25, 50 and 75 Years Ago

June 10, 2019

June 13, 1994

Some 1,800 members of the International Ladies’ Garment Workers Union in New Jersey, Pennsylvania, Georgia, Florida, and Ohio, struck Leslie Fay Inc. — one of the nation’s largest manufacturers of women’s clothing on June 1. This is the first strike against the company in its 50-year history.  

One hundred fifty of the 200 ILGWU Local 145 members maintained a spirited picket line at the SASSCO warehouse, a division of Leslie Fay, in Secaucus, New Jersey. 
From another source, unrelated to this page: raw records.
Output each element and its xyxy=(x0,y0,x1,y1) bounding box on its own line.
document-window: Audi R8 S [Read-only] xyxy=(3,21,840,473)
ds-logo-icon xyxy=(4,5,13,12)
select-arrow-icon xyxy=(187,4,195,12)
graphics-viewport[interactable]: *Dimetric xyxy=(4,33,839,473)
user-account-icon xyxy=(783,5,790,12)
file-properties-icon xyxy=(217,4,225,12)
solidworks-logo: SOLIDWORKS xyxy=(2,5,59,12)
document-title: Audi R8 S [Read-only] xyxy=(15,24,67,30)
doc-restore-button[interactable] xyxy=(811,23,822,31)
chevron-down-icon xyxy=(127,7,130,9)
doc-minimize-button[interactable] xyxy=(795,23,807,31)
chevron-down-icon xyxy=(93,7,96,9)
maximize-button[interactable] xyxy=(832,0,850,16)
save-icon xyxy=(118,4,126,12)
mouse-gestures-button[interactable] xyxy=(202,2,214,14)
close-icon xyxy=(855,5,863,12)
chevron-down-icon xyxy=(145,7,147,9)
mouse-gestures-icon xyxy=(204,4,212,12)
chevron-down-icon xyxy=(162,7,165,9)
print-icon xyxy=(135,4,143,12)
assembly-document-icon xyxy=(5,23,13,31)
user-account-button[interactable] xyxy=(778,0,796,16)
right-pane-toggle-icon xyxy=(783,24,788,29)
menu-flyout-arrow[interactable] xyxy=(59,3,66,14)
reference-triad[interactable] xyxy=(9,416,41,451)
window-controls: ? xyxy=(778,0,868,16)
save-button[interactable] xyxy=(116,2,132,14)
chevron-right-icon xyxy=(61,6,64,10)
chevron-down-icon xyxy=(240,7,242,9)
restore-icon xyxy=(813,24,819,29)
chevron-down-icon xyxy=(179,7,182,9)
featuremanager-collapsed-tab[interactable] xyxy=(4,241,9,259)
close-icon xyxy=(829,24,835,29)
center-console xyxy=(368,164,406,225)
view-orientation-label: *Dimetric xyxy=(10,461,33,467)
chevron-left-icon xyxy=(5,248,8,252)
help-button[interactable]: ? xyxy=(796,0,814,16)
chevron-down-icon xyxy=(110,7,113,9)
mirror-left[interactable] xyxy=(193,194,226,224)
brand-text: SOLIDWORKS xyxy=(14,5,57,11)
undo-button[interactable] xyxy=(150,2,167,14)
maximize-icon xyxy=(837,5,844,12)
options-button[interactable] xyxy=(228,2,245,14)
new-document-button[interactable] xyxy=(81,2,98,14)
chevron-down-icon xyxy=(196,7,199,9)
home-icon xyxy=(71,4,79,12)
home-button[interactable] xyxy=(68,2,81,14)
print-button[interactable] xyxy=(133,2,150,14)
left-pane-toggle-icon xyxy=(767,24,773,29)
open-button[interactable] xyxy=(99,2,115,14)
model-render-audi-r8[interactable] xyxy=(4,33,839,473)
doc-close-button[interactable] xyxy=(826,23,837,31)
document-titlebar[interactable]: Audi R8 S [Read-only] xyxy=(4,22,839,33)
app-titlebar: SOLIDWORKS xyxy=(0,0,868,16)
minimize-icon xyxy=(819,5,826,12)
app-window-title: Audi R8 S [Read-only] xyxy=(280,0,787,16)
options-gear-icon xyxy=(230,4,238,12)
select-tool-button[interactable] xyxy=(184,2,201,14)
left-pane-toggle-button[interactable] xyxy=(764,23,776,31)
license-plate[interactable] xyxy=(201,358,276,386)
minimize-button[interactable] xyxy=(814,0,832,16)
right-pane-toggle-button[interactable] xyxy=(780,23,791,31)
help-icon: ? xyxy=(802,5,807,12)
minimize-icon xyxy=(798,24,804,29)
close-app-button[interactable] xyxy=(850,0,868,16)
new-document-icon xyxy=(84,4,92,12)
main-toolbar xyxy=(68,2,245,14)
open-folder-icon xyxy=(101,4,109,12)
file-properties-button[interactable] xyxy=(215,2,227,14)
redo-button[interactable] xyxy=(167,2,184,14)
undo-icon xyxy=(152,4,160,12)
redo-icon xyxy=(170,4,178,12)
Ouber Lizano, a SASSCO striker, said, “We did not choose to strike — the company forced us to.” Leslie Fay was trying to get a separate, one year contract in Secaucus, he said. The company is offering a 21 cent raise. “We can’t make separate deals with the company and sell out the workers in Georgia or Pennsylvania,” Lizano stated. 

June 13, 1969

The Argentinian military dictatorship headed by General Juan Ongania is in deep trouble. A series of student demonstrations were met with extreme police violence. This in turn engendered widespread sympathy for the students. The workers sought to demonstrate their solidarity through action. So powerful was this upsurge that the unions, in defiance of threats that they would be crushed by military force and strikers would be liable to the death penalty. staged a one-day general strike May 30 that shut down the entire country.

On May 29, Argentina was placed under martial law and special military tribunals were set up, empowered to hand down death sentences to those who refused to obey the dictates of the military regime. The workers and their allies appear to have remained firm against the government assault.

June 10, 1944

American labor was dramatically aroused last week by the militant sit-in demonstration of the Brewster Aeronautical Corporation workers, who refused for two days to vacate the company’s plants at Long Island City, N.Y., and Johnsville, Pa., when the Navy Department abruptly terminated its contract and forced the mass lay-off on three days’ notice of the bulk of 13,500 Brewster employes.

This action of CIO United Automobile Workers Local 365, whose members, in accordance with the militant traditions of the local, would not take their dismissal lying down, focused a glaring spotlight on the lengths Wall Street and the government are prepared to go in order to smash militant unionism and gave a sharp warning to the American workers of the fate in store for them under the “post-war-plan” of Big Business.